A Soprano's Scratchpad

Tuesday, September 25, 2007

The perils of the chronic over-achiever

I think I'm going to cry. :-(

Since last night, I've been incorporating all of my Handel research into my outline so I can see what holes need to be filled. Fortunately or unfortunately, I have discovered I have considerably more information than I need. That is, the length limit on the paper is 20 pages, and my outline is already 8 pages long, and I haven't incorporated even half of my notes into it yet, never mind the score analyses that I've only barely started and which I expect to be the focus of the paper since that will consist of original conclusions from original research.

This sounds like a fabulous problem to have, but it's depressing me to think of how much time I have spent painstakingly collecting information that I can't use.
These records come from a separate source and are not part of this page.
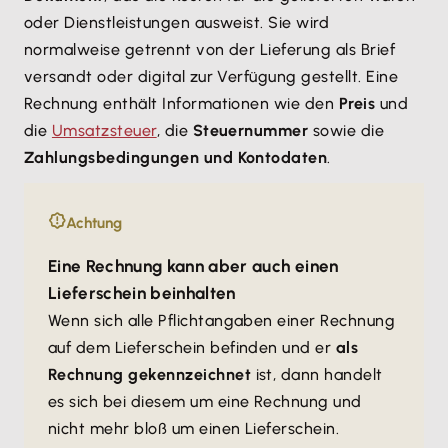
oder Dienstleistungen ausweist. Sie wird
normalweise getrennt von der Lieferung als Brief
versandt oder digital zur Verfügung gestellt. Eine
Rechnung enthält Informationen wie den
Preis
und
die
Umsatzsteuer
, die
Steuernummer
sowie die
Zahlungsbedingungen und Kontodaten
.
Achtung
Eine Rechnung kann aber auch einen
Lieferschein beinhalten
Wenn sich alle Pflichtangaben einer Rechnung
auf dem Lieferschein befinden und er
als
Rechnung gekennzeichnet
ist, dann handelt
es sich bei diesem um eine Rechnung und
nicht mehr bloß um einen Lieferschein.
I mean, I could write a book with the information I've collected so far, and yet there is so much yet to do because I've only barely started the score analyses.
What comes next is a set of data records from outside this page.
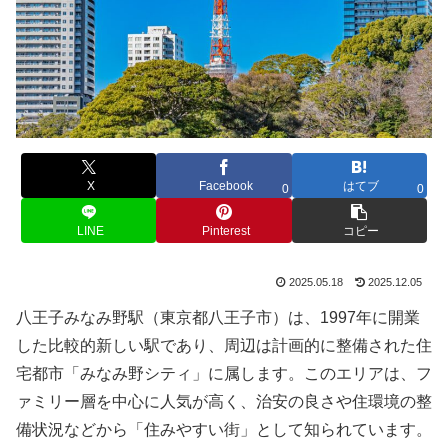
X
Facebook
はてブ
0
0
LINE
Pinterest
コピー
2025.05.18
2025.12.05
八王子みなみ野駅（東京都八王子市）は、1997年に開業
した比較的新しい駅であり、周辺は計画的に整備された住
宅都市「みなみ野シティ」に属します。このエリアは、フ
ァミリー層を中心に人気が高く、治安の良さや住環境の整
備状況などから「住みやすい街」として知られています。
It sounds really stupid, but this is really really upsetting me.

Saturday, September 22, 2007

How some things never change!

In my Baroque seminar, I am writing my research paper on ornamentation in Handel's vocal works. The research has been immensely interesting so far. I have located three aria scores into which Handel himself notated the ornamentation. The famous Italian singers who usually sang his works never needed such guidance, so he didn't notate such things, but in 1727, when there was to be a revival of his opera Ottone, both of his leading ladies (Cuzzoni and Bordoni) were ill, so the role of Teofane had to be sung by a less experienced English singer. For this reason, he wrote out ornamentation for her to use. Now, by less experienced, I only mean in the art of improvising. The ornaments themselves are wickedly difficult. I have decided to study these arias and learn to sing them with Handel's own ornaments, and they are really challenging me. Furthermore, I think if I were to perform them in an operatic competition, the judges would mark me down for over-embellishing. You just don't hear Baroque arias ornamented to this degree today, and this is probably due to nothing more or less than a poor understanding of the period on the part of singers and their teachers, coaches and directors. (Yes, it takes a nerd to figure out stuff like this. Who else spends their days with their noses pressed into 275-year-old treatises?)
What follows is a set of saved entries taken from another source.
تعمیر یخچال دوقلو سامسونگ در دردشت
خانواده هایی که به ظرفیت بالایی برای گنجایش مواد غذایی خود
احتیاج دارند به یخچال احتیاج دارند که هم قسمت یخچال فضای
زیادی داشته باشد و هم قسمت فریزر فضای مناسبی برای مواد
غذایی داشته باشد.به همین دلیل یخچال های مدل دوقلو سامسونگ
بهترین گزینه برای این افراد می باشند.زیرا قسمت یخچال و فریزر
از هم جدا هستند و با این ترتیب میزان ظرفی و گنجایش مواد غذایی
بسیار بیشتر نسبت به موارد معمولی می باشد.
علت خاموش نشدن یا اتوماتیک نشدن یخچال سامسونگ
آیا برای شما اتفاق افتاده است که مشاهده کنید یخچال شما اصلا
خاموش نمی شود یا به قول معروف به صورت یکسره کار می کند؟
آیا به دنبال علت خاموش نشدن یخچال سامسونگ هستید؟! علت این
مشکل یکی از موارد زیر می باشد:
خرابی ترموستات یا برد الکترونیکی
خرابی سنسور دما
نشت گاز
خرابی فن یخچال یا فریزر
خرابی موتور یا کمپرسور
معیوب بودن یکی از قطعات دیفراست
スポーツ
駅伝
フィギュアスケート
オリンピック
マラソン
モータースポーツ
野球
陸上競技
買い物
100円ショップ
So, speaking of 275-year-old treatises, I have been reading one by Pietro Francesco Tosi, an Italian voice teacher in the 18th century who traveled a lot in Europe. Though performance practices have changed some in the last 300 years, some things just never do. I quote from a translation:

[The singer who has good judgment will never, without just cause, utter the words that are so often used and are so repugnant to everyone: "Today I cannot sing because I have caught my death of cold," and as he is saying, "I beg to be excused," coughs a little. I can attest to the fact that in all the days of my long life, I have never heard a single singer pronounce this happy truth: "Today I feel well;" although honesty would require this admission. They save this unusual candor for the following day, when they have no trouble whatsoever in saying, "In all the days of my life, I have never been in such good voice as yesterday."]

He says a number of other humorous things about singers and voice teachers, and it often surprises me to remember how old this document is because one hears so many of the same comments today! On the other hand, I don't think Tosi was trying to be funny...

Saturday, September 15, 2007

CAUTION: Cerebral Overload!

Wow... this is frustrating... It's only 9:30, but I think it's time to call it a night.

Ever try to read something, and you get through a few paragraphs and realize that you haven't absorbed a word? So you start all over again, get to the same darn spot, and realize you still haven't absorbed a word? You go back once again and try it one sentence at a time... you understand what all the words mean, and you are vaguely aware that at any other moment this sentence would make perfect sense, but for some reason you can't put those words together to construct that one simple idea the author is trying to communicate? And suddenly you realize you're wasting your time. It's very noble to be studious, to buckle down and try do your work when you're sick, tired and otherwise distracted, but sometimes you would be just as productive staring at the wall.

My brain is full. I'm going to bed.

Friday, September 07, 2007

Not from 'round here?

This afternoon I was observing a choral rehearsal conducted by my conducting professor. The basses were displaying a certain degree of rhythmic incompetence, prompting the exasperated professor to state, "I don't know how it is where you come from, but in Colorado those white notes get 2 beats." It was said in good humor, and I found it amusing.

School is going well. I seem to be ahead of the curve right now in terms of workload, but I am not letting it fool me into slowing down. There's a long way to go and a lot of term paper research that needs to be spread out over the next several weeks. Beyond that, however, I have nothing noteworthy to report.